Outcomes of Laparoscopic Cholecystectomy at a THQ Hospital Lahore

Authors

  • Sidra Dil Muhammad Consultant General Surgeon, Department of General Surgery, Government THQ Hospital Sabzazar, Lahore
  • Muhammad Saad Faisal Professor of Surgery, Department of General Surgery, Sharif Medical & Dental College, Raiwind Road, Lahore, Pakistan.
  • Nabila Salamat Senior Registrar, Department of General Surgery, Mayo hospital, Lahore, Pakistan.
  • Muhammad Rizwan Saeed Medical Officer, Department of General Surgery, Government THQ Hospital Sabzazar, Lahore, Pakistan.
  • Fatima Mushtaq Senior House Officer, Department of Orthopedic Surgery, Our lady's Hospital Navan Co Meath Ireland.

DOI:

https://doi.org/10.47883/jszmc.v15i01.273

Keywords:

Laparoscopic cholecystectomy, outcome, cholecystitis

Abstract

Background: Laparoscopic Cholecystectomy is frequently performed surgery with its own benefits and risks as compared to open cholecystectomy.
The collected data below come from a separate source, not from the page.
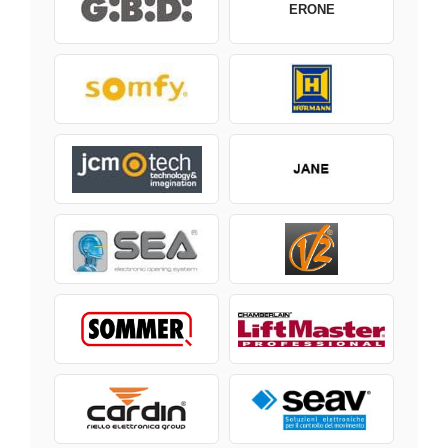
ERONE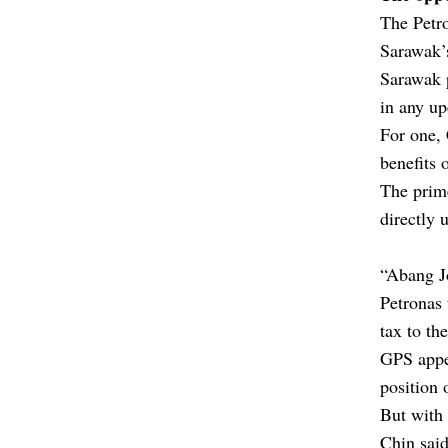
The Petr
Sarawak’s
Sarawak 
in any up
For one,
benefits 
The prime
directly 
“Abang J
Petronas 
tax to t
GPS appea
position 
But with 
Chin said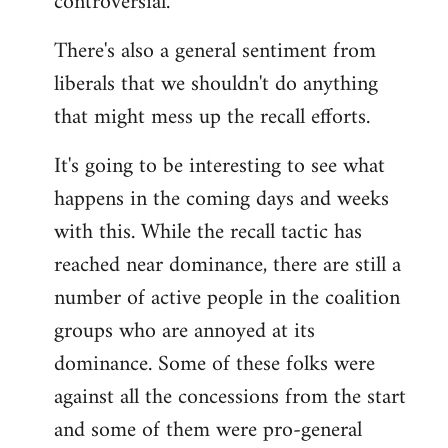
controversial.
There's also a general sentiment from
liberals that we shouldn't do anything
that might mess up the recall efforts.
It's going to be interesting to see what
happens in the coming days and weeks
with this. While the recall tactic has
reached near dominance, there are still a
number of active people in the coalition
groups who are annoyed at its
dominance. Some of these folks were
against all the concessions from the start
and some of them were pro-general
Objective: To evaluate the short-term outcomes of laparoscopic cholecystectomy performed at a Public Sector Hospital in Lahore, Pakistan.
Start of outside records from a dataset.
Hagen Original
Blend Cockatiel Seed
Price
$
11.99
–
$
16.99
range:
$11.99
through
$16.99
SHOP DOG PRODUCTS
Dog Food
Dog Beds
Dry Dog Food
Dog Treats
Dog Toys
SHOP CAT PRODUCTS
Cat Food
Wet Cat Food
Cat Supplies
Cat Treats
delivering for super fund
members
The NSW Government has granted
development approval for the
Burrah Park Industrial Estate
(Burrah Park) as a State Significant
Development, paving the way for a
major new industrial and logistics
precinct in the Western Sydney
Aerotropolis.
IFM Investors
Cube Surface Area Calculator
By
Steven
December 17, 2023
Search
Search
Methodology: A retrospective analysis of 239 patients with gallbladder disease who underwent laparoscopic cholecystectomy between May 2021 and September 2023 at Government THQ Hospital Sabzazar was conducted. Procedures were performed by a single consultant surgeon using standardized techniques, including the triangle of safety methodology and a four-port approach. Data on demographic characteristics, operative details, and postoperative outcomes were collected and analyzed.
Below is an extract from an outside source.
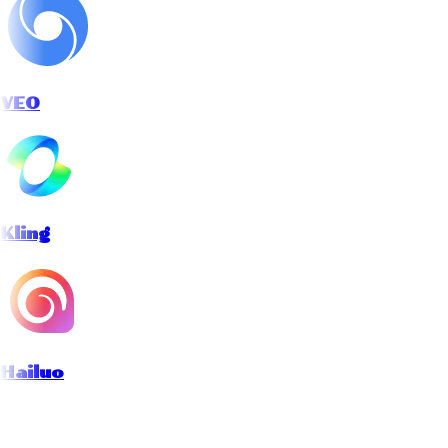
VEO
Kling
Hailuo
Results: Mean patient age was 46.8±8 years, with a female predominance (91.2%) with a male-to-female ratio 1:10). Mean BMI was 33.5±3.9 kg/m², and 88.28% had prior abdominal surgery. The most common indications for surgery were interval cholecystectomy (26.77%) and biliary colic (23.43%). Mean operative time, hospital stay, and drain duration were 57.06 ± 18.10 minutes, 2.01 ± 1.10 days, and 3.69 ± 2.34 days, respectively. No cases of biliary, vascular, or visceral injury, bile leak, surgical site infection, or mortality were observed. Overall complication rates ranged from 0.41% (port-site hemorrhage) to 9 (3.76%) (conversion to open cholecystectomy).

Conclusion: Adherence to standardized surgical protocols, including meticulous dissection, strict application of the triangle of safety methodology, and four-port technique, contributes to low complication rates and favorable short-term outcomes in laparoscopic cholecystectomy, even in resource-limited settings.